There is a natural, and understandable, instinct in most of us to want to pay off our mortgage as soon as possible. In fact, it’s considered a kind of rite of passage. Yep, the missus and I paid off the house and finally have the kids off the payroll, now we can save for our retirement! But, is paying down your house or other debt early really the right thing to do for your long-term best interest?
Let’s take a closer look at a couple of common situations people face:
1. Cal owns a home for him and his family that is reasonably-priced for his family’s income with a monthly payment that allows them to pay all their expenses with a little left over. What should they do with that “extra” money each month? Pay down their mortgage or save and invest for their future? From a math perspective, Cal’s decision should be based on his after-tax cost of borrowing versus his after-tax return on investing.
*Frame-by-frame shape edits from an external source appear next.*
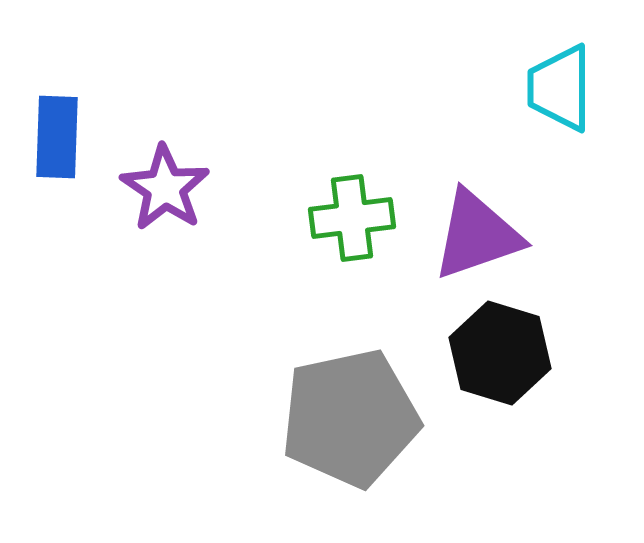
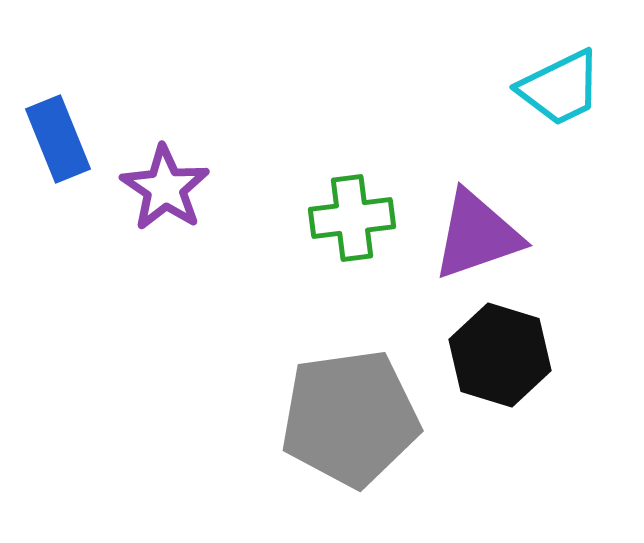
cyan trapezoid: rotated 116 degrees counterclockwise
blue rectangle: moved 1 px right, 2 px down; rotated 24 degrees counterclockwise
black hexagon: moved 2 px down
gray pentagon: rotated 4 degrees clockwise
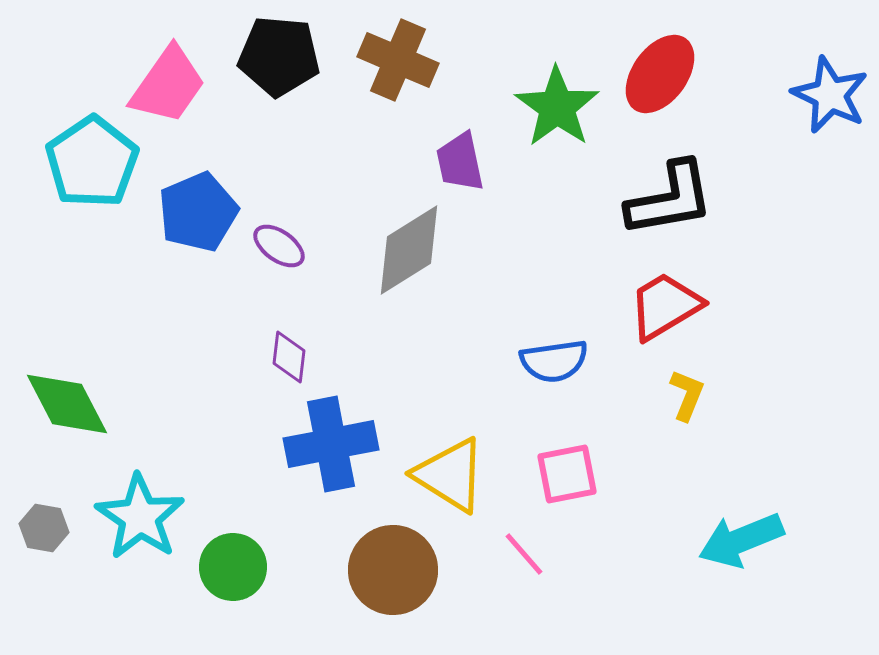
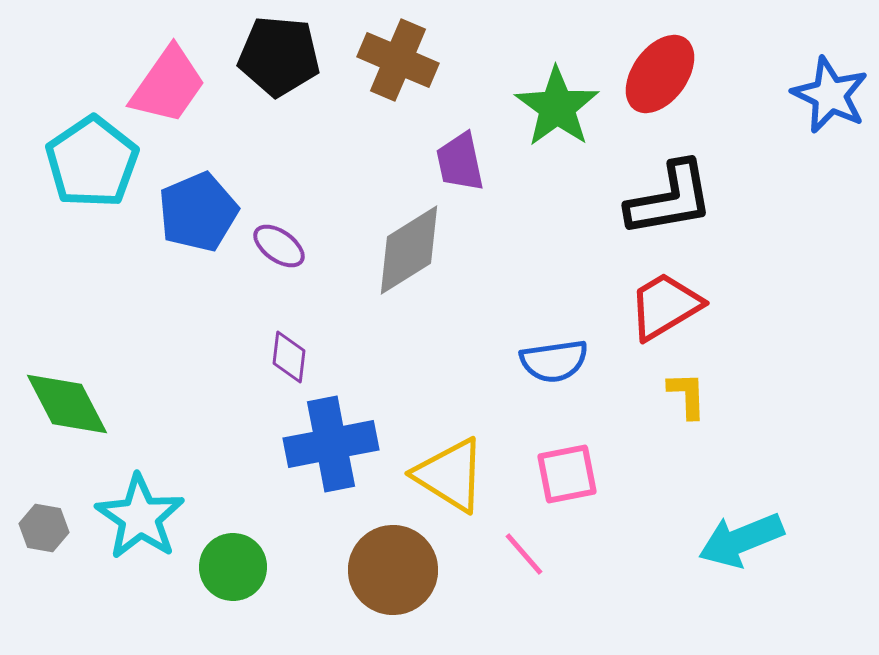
yellow L-shape: rotated 24 degrees counterclockwise
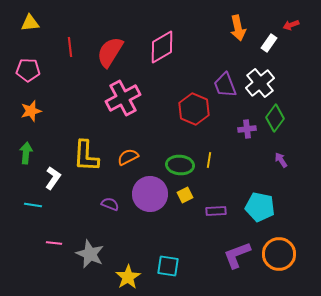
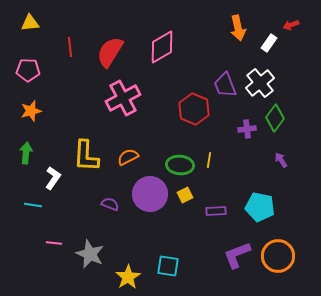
orange circle: moved 1 px left, 2 px down
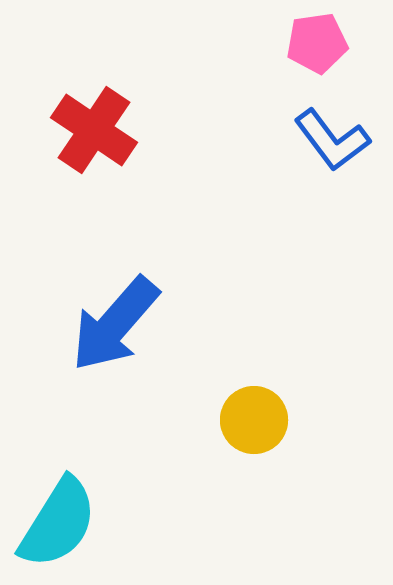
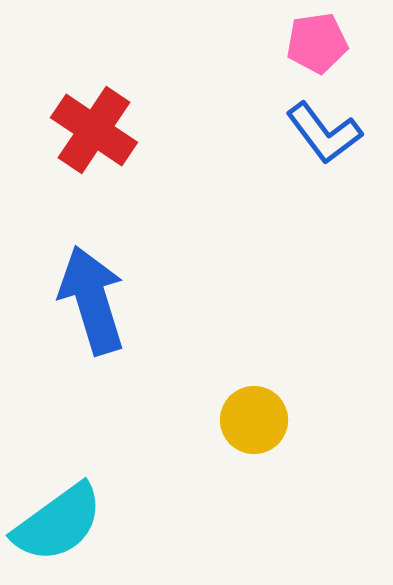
blue L-shape: moved 8 px left, 7 px up
blue arrow: moved 23 px left, 24 px up; rotated 122 degrees clockwise
cyan semicircle: rotated 22 degrees clockwise
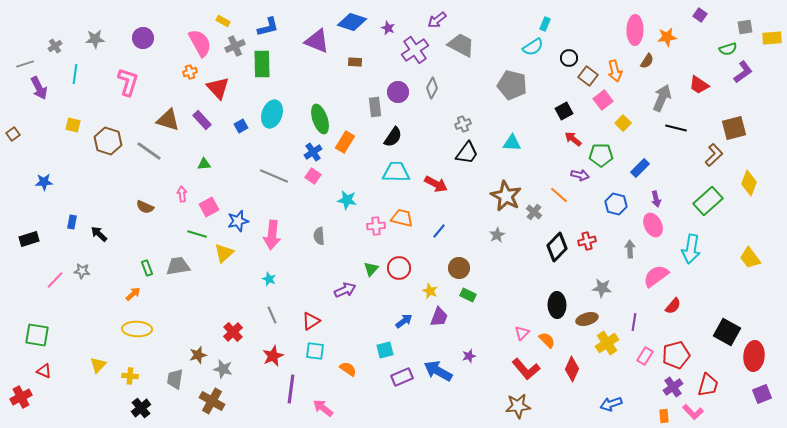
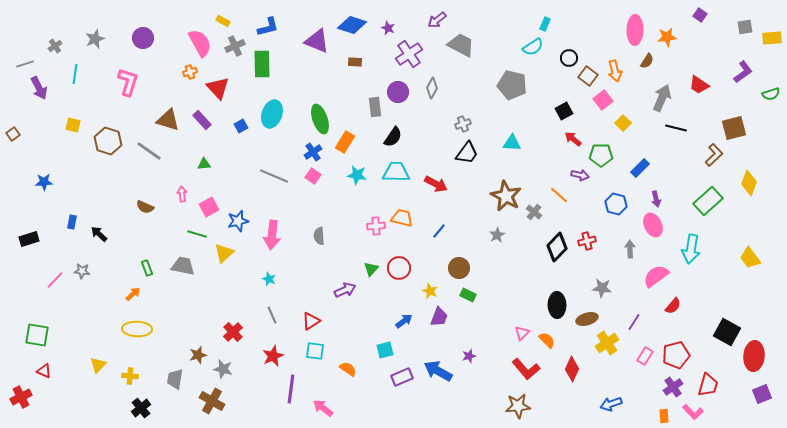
blue diamond at (352, 22): moved 3 px down
gray star at (95, 39): rotated 18 degrees counterclockwise
green semicircle at (728, 49): moved 43 px right, 45 px down
purple cross at (415, 50): moved 6 px left, 4 px down
cyan star at (347, 200): moved 10 px right, 25 px up
gray trapezoid at (178, 266): moved 5 px right; rotated 20 degrees clockwise
purple line at (634, 322): rotated 24 degrees clockwise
So, let’s assume Cal has a 30-year mortgage at 4% interest and he and his wife are in the 30% tax bracket. The true cost of that debt is 2.8% because mortgage interest is tax-deductible. So, 4% rate minus 30% equals 2.8%.
Cal’s financial planner tells him that his investments – in his 401(k) and his wife’s 403(b) – should earn a 7% annual average return, if averaged over the long term. Since that rate of return is in tax-deferred accounts, we won’t deduct income taxes from the 7% return.
So, comparing where to put that “extra” money is quite simple, right? 7% is more than 2.8%, so that’s where the dollars should go. Carrying a low-interest mortgage and investing extra dollars into your retirement is a wise decision since your investments will have a better return than what the debt is costing you. In other words, Cal will be better off investing at 7% than avoiding a cost of 2.8%.
2. Rick has a good income because he went to a good university and graduate school but he has student loan debt. Should he put his “extra” money into paying down his student loans or into his retirement accounts? First, we would tell Rick to, at the very least, put enough into his retirement accounts to receive the match from his employer. Don’t give away the free money. After that, the calculation is the same as above. This time let’s assume the student loan interest rate is 6.5%. Let’s also assume that Rick’s financial planner tells him he can expect to earn an average of 7% over the long term from his investments. As a high-earner, Rick is in the 35% tax bracket. As most student loan debt is not tax-deductible, we won’t lower the interest rate for comparison. And, as above, Rick’s investments are in his work 403(b), we won’t lower the return number either.
So, should Rick pay down his loans or sock more into retirement? Although the student loan interest rate is lower than the rate of return from his investments, it is close enough that he should put that “extra” money into paying down his student loan debt. (We would recommend he explore refinancing his student loans to get a lower rate but that’s for another discussion)
Student loan debt is a deterrent to saving enough for retirement for many young people and all options should be explored in order to put your money to work for your future self as soon as possible.
Like many things, debt is okay in moderation and under the right conditions, if it helps us purchase things that will help us. Debt for a home with a competitive interest rate at a payment that allows you to pay your expenses and save for retirement – probably good. Six-month old credit card debt for Chinese food you can’t even remember eating – probably bad. As always, having a plan to retire debt and reach your goal of financial freedom will help get you to both faster.